Without copying any picture, return all lines below exactly.

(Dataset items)

# # # # #

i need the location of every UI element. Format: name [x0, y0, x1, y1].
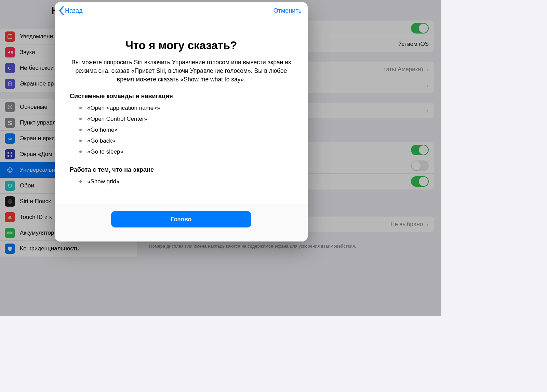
- command-list-item: «Show grid»: [79, 178, 293, 185]
- back-button[interactable]: Назад: [58, 6, 83, 15]
- command-list: «Open <application name>»«Open Control C…: [79, 105, 293, 159]
- command-text: «Go to sleep»: [87, 148, 123, 155]
- command-list-item: «Go back»: [79, 138, 293, 144]
- bullet-icon: [79, 180, 82, 183]
- command-text: «Open <application name>»: [87, 105, 160, 112]
- done-button[interactable]: Готово: [111, 211, 251, 227]
- sheet-description: Вы можете попросить Siri включить Управл…: [70, 58, 293, 84]
- sheet-nav-bar: Назад Отменить: [55, 2, 308, 19]
- bullet-icon: [79, 151, 82, 153]
- command-list-item: «Go home»: [79, 127, 293, 133]
- command-text: «Show grid»: [87, 178, 120, 185]
- cancel-button[interactable]: Отменить: [274, 7, 302, 14]
- command-text: «Open Control Center»: [87, 116, 147, 122]
- command-list-item: «Go to sleep»: [79, 148, 293, 155]
- command-text: «Go back»: [87, 138, 115, 144]
- chevron-left-icon: [58, 6, 64, 15]
- section-heading: Работа с тем, что на экране: [70, 166, 293, 173]
- bullet-icon: [79, 107, 82, 109]
- section-heading: Системные команды и навигация: [70, 93, 293, 100]
- bullet-icon: [79, 140, 82, 142]
- command-list: «Show grid»: [79, 178, 293, 189]
- back-label: Назад: [65, 7, 83, 14]
- what-can-i-say-sheet: Назад Отменить Что я могу сказать? Вы мо…: [55, 2, 308, 241]
- command-text: «Go home»: [87, 127, 118, 133]
- sheet-footer: Готово: [55, 204, 308, 241]
- bullet-icon: [79, 129, 82, 131]
- bullet-icon: [79, 118, 82, 120]
- command-list-item: «Open Control Center»: [79, 116, 293, 122]
- command-list-item: «Open <application name>»: [79, 105, 293, 112]
- sheet-title: Что я могу сказать?: [70, 39, 293, 52]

# # # # #

RESULT OF THE EXERCISE ::
i need the location of every UI element. Format: name [x0, y0, x1, y1].
- command-list-item: «Show grid»: [79, 178, 293, 185]
- back-button[interactable]: Назад: [58, 6, 83, 15]
- command-list: «Open <application name>»«Open Control C…: [79, 105, 293, 159]
- command-text: «Go to sleep»: [87, 148, 123, 155]
- command-list-item: «Go back»: [79, 138, 293, 144]
- bullet-icon: [79, 180, 82, 183]
- command-text: «Open <application name>»: [87, 105, 160, 112]
- done-button[interactable]: Готово: [111, 211, 251, 227]
- sheet-description: Вы можете попросить Siri включить Управл…: [70, 58, 293, 84]
- sheet-nav-bar: Назад Отменить: [55, 2, 308, 19]
- bullet-icon: [79, 151, 82, 153]
- command-list-item: «Go home»: [79, 127, 293, 133]
- command-text: «Show grid»: [87, 178, 120, 185]
- cancel-button[interactable]: Отменить: [274, 7, 302, 14]
- command-text: «Open Control Center»: [87, 116, 147, 122]
- command-list-item: «Go to sleep»: [79, 148, 293, 155]
- command-text: «Go back»: [87, 138, 115, 144]
- chevron-left-icon: [58, 6, 64, 15]
- section-heading: Работа с тем, что на экране: [70, 166, 293, 173]
- bullet-icon: [79, 107, 82, 109]
- section-heading: Системные команды и навигация: [70, 93, 293, 100]
- bullet-icon: [79, 140, 82, 142]
- command-list: «Show grid»: [79, 178, 293, 189]
- back-label: Назад: [65, 7, 83, 14]
- what-can-i-say-sheet: Назад Отменить Что я могу сказать? Вы мо…: [55, 2, 308, 241]
- command-text: «Go home»: [87, 127, 118, 133]
- sheet-footer: Готово: [55, 204, 308, 241]
- bullet-icon: [79, 129, 82, 131]
- bullet-icon: [79, 118, 82, 120]
- command-list-item: «Open Control Center»: [79, 116, 293, 122]
- command-list-item: «Open <application name>»: [79, 105, 293, 112]
- sheet-title: Что я могу сказать?: [70, 39, 293, 52]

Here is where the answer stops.